Check the file-size without opening file in C++?
Asked Answered
N

5

30

I'm trying to get the filesize of a large file (12gb+) and I don't want to open the file to do so as I assume this would eat a lot of resources. Is there any good API to do so with? I'm in a Windows environment.

Nobile answered 24/1, 2012 at 17:20 Comment(0)
E
54

You should call GetFileSizeEx which is easier to use than the older GetFileSize. You will need to open the file by calling CreateFile but that's a cheap operation. Your assumption that opening a file is expensive, even a 12GB file, is false.

You could use the following function to get the job done:

__int64 FileSize(const wchar_t* name)
{
    HANDLE hFile = CreateFile(name, GENERIC_READ, 
        FILE_SHARE_READ | FILE_SHARE_WRITE, NULL, OPEN_EXISTING, 
        FILE_ATTRIBUTE_NORMAL, NULL);
    if (hFile==INVALID_HANDLE_VALUE)
        return -1; // error condition, could call GetLastError to find out more

    LARGE_INTEGER size;
    if (!GetFileSizeEx(hFile, &size))
    {
        CloseHandle(hFile);
        return -1; // error condition, could call GetLastError to find out more
    }

    CloseHandle(hFile);
    return size.QuadPart;
}

There are other API calls that will return you the file size without forcing you to create a file handle, notably GetFileAttributesEx. However, it's perfectly plausible that this function will just open the file behind the scenes.

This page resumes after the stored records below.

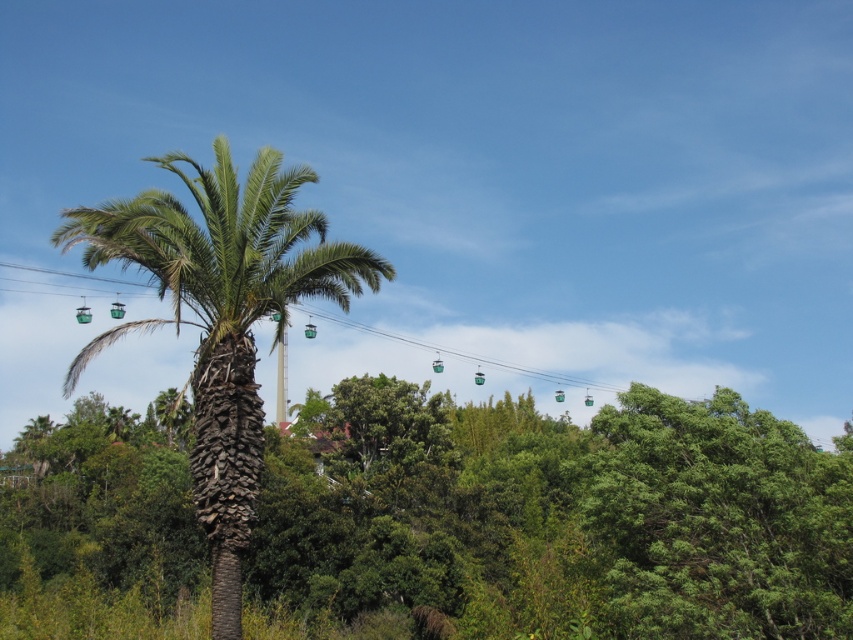 Is point (648, 604) more distant than point (312, 312)?

That is False.

Is green leafy tree at center above green cable car at center?

Actually, green leafy tree at center is below green cable car at center.

Who is more distant from viewer, (497, 465) or (296, 307)?

Positioned behind is point (296, 307).

You are a GUI agent. You are given a task and a screenshot of the screen. Output one action in this format:
    pyautogui.click(x=<x>, y=<y>)
    Task: Click on the green leafy tree at center
    
    Given the screenshot: What is the action you would take?
    550,520

Between green leafy tree at center and green textured palm tree at center, which one is positioned lower?

green leafy tree at center

Image resolution: width=853 pixels, height=640 pixels. I want to click on green leafy tree at center, so [550, 520].

This screenshot has height=640, width=853. I want to click on green leafy tree at center, so click(x=550, y=520).

Does green cable car at center have a larger size compared to green cable car at upper center?

Yes, green cable car at center is bigger than green cable car at upper center.

Which of these two, green cable car at center or green cable car at upper center, stands taller?

Standing taller between the two is green cable car at upper center.

Image resolution: width=853 pixels, height=640 pixels. Describe the element at coordinates (456, 352) in the screenshot. I see `green cable car at center` at that location.

What are the coordinates of `green cable car at center` in the screenshot? It's located at (456, 352). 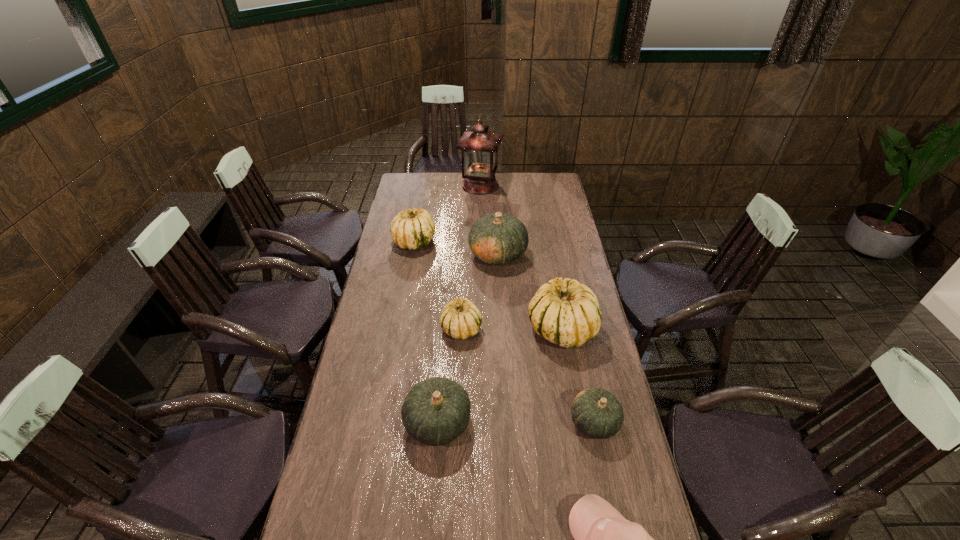 In order to click on vacant region at the far left corner in this screenshot , I will do `click(420, 186)`.

At what (x,y) coordinates should I click in order to perform the action: click on free spot between the farthest orange gourd and the second biggest orange gourd. Please return your answer as a coordinate pair (x, y). The width and height of the screenshot is (960, 540). Looking at the image, I should click on (468, 338).

At what (x,y) coordinates should I click in order to perform the action: click on empty location between the smallest white gourd and the leftmost white gourd. Please return your answer as a coordinate pair (x, y). This screenshot has height=540, width=960. Looking at the image, I should click on (438, 285).

Locate an element on the screen. empty space that is in between the second white gourd from left to right and the oil lamp is located at coordinates (470, 257).

Where is `free spot between the oil lamp and the farthest white gourd`? free spot between the oil lamp and the farthest white gourd is located at coordinates [447, 213].

Where is `free space between the rightmost orange gourd and the biggest white gourd`? Image resolution: width=960 pixels, height=540 pixels. free space between the rightmost orange gourd and the biggest white gourd is located at coordinates (578, 375).

At what (x,y) coordinates should I click in order to perform the action: click on the closest object to the oil lamp. Please return your answer as a coordinate pair (x, y). Looking at the image, I should click on (411, 229).

The image size is (960, 540). I want to click on object that is the second nearest to the smallest white gourd, so click(x=436, y=411).

Find the location of a particular element. gourd that is the fifth nearest to the farthest object is located at coordinates (436, 411).

Locate an element on the screen. Image resolution: width=960 pixels, height=540 pixels. gourd that is the fourth closest one to the farthest object is located at coordinates (461, 319). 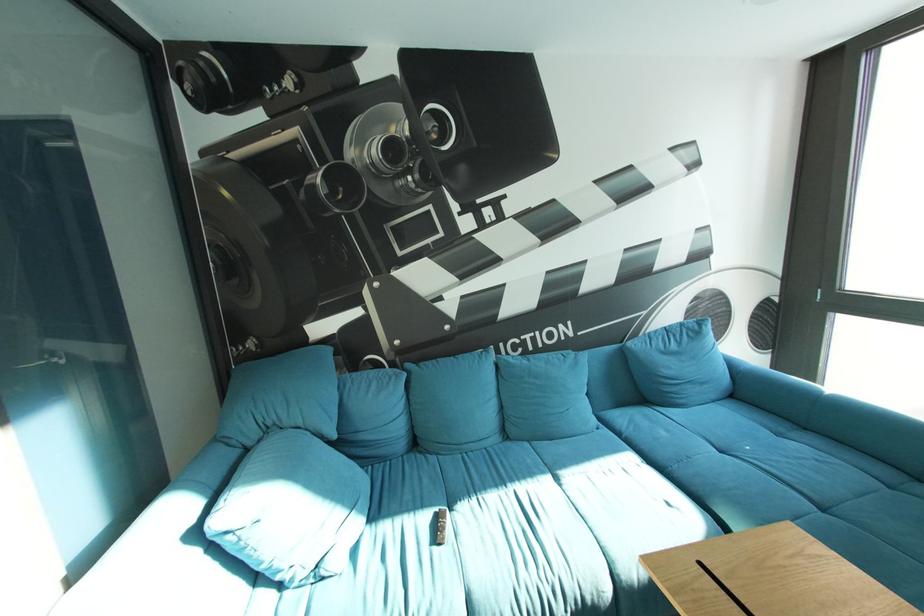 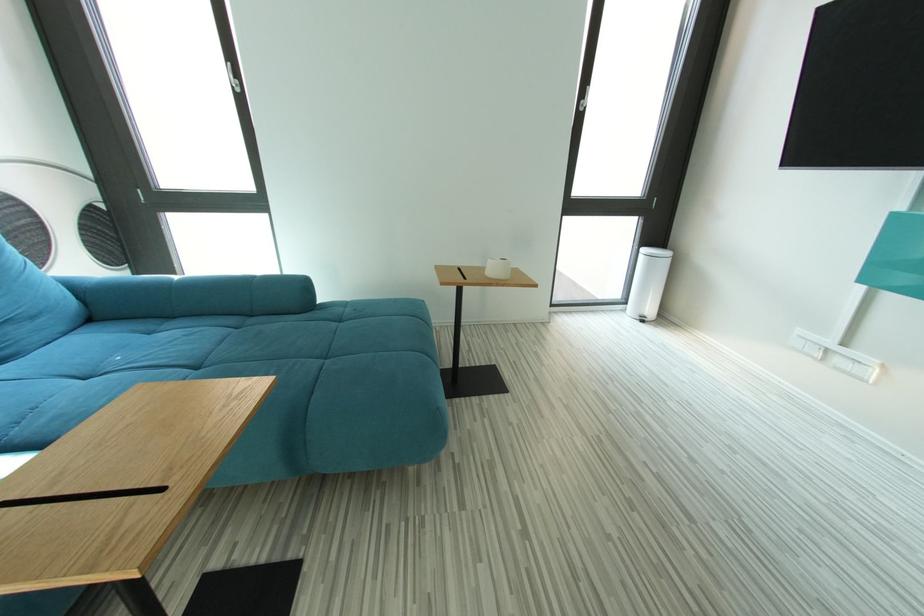 How did the camera likely rotate?

The camera rotated toward right-down. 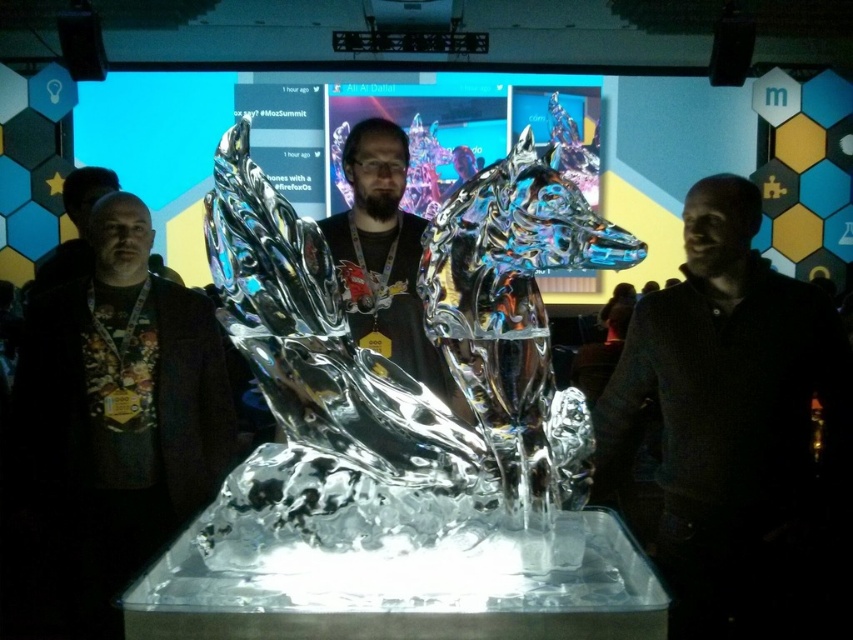 Can you confirm if clear glass horse at center is positioned below dark gray sweater at right?

Actually, clear glass horse at center is above dark gray sweater at right.

What do you see at coordinates (402, 371) in the screenshot? I see `clear glass horse at center` at bounding box center [402, 371].

Identify the location of clear glass horse at center. (402, 371).

Which is more to the right, dark gray sweater at right or dark brown leather jacket at center?

From the viewer's perspective, dark gray sweater at right appears more on the right side.

Does dark gray sweater at right have a greater height compared to dark brown leather jacket at center?

Indeed, dark gray sweater at right has a greater height compared to dark brown leather jacket at center.

Between point (850, 436) and point (103, 280), which one is positioned in front?

Positioned in front is point (103, 280).

You are a GUI agent. You are given a task and a screenshot of the screen. Output one action in this format:
    pyautogui.click(x=<x>, y=<y>)
    Task: Click on the dark gray sweater at right
    The width and height of the screenshot is (853, 640).
    Given the screenshot: What is the action you would take?
    pyautogui.click(x=738, y=429)

Is clear glass horse at center to the right of dark brown leather jacket at center from the viewer's perspective?

Indeed, clear glass horse at center is positioned on the right side of dark brown leather jacket at center.

Who is more forward, (213, 260) or (48, 429)?

Point (213, 260) is in front.

The height and width of the screenshot is (640, 853). Describe the element at coordinates (402, 371) in the screenshot. I see `clear glass horse at center` at that location.

This screenshot has height=640, width=853. Identify the location of clear glass horse at center. (402, 371).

__int64 FileSize(const wchar_t* name)
{
    WIN32_FILE_ATTRIBUTE_DATA fad;
    if (!GetFileAttributesEx(name, GetFileExInfoStandard, &fad))
        return -1; // error condition, could call GetLastError to find out more
    LARGE_INTEGER size;
    size.HighPart = fad.nFileSizeHigh;
    size.LowPart = fad.nFileSizeLow;
    return size.QuadPart;
}

If you are compiling with Visual Studio and want to avoid calling Win32 APIs then you can use _wstat64.

Here is a _wstat64 based version of the function:

__int64 FileSize(const wchar_t* name)
{
    __stat64 buf;
    if (_wstat64(name, &buf) != 0)
        return -1; // error, could use errno to find out more

    return buf.st_size;
} 

If performance ever became an issue for you then you should time the various options on all the platforms that you target in order to reach a decision. Don't assume that the APIs that don't require you to call CreateFile will be faster. They might be but you won't know until you have timed it.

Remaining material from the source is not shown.